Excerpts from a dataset
==============================
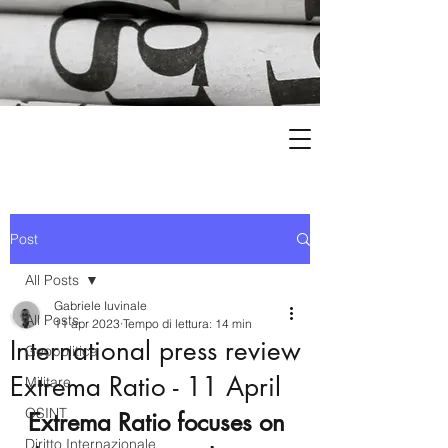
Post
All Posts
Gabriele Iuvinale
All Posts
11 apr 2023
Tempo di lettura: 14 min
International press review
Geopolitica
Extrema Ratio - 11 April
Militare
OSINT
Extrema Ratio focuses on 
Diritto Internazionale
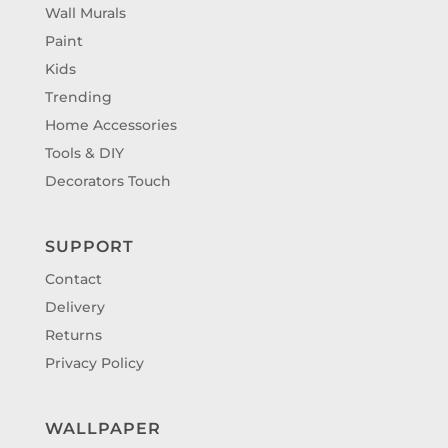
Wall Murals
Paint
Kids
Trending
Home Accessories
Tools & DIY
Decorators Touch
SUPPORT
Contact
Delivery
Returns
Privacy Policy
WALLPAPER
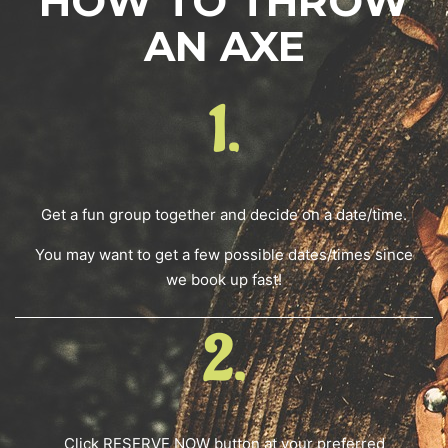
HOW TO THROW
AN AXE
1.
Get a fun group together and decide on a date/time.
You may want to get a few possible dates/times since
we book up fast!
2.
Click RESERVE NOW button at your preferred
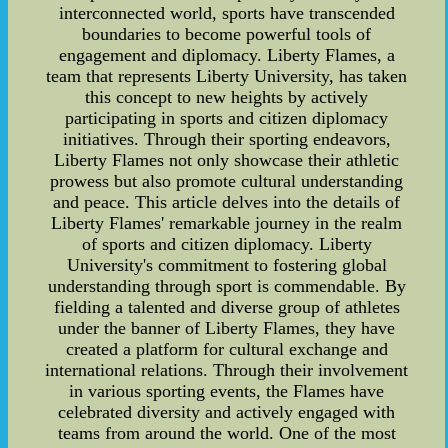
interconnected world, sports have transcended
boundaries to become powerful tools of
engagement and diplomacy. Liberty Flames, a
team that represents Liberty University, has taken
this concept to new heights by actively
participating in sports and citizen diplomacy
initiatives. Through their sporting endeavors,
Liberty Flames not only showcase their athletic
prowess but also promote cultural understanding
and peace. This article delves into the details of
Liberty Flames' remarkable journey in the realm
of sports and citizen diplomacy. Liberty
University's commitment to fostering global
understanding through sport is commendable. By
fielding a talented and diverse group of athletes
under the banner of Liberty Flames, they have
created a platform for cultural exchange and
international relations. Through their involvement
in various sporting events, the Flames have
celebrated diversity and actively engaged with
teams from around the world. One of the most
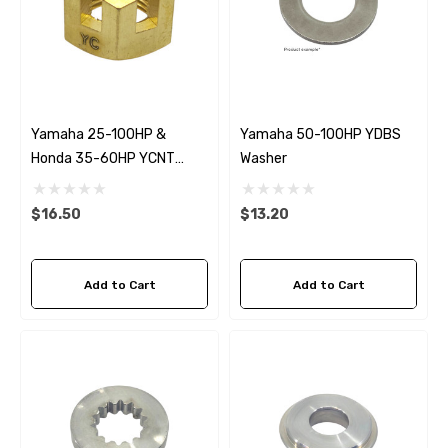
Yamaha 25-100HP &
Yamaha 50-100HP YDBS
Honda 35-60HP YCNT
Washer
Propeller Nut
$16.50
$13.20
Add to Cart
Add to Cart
==============================
If a line in the entries contains "have", copy it.

COMPLETED EXERCISE:
interconnected world, sports have transcended
under the banner of Liberty Flames, they have
in various sporting events, the Flames have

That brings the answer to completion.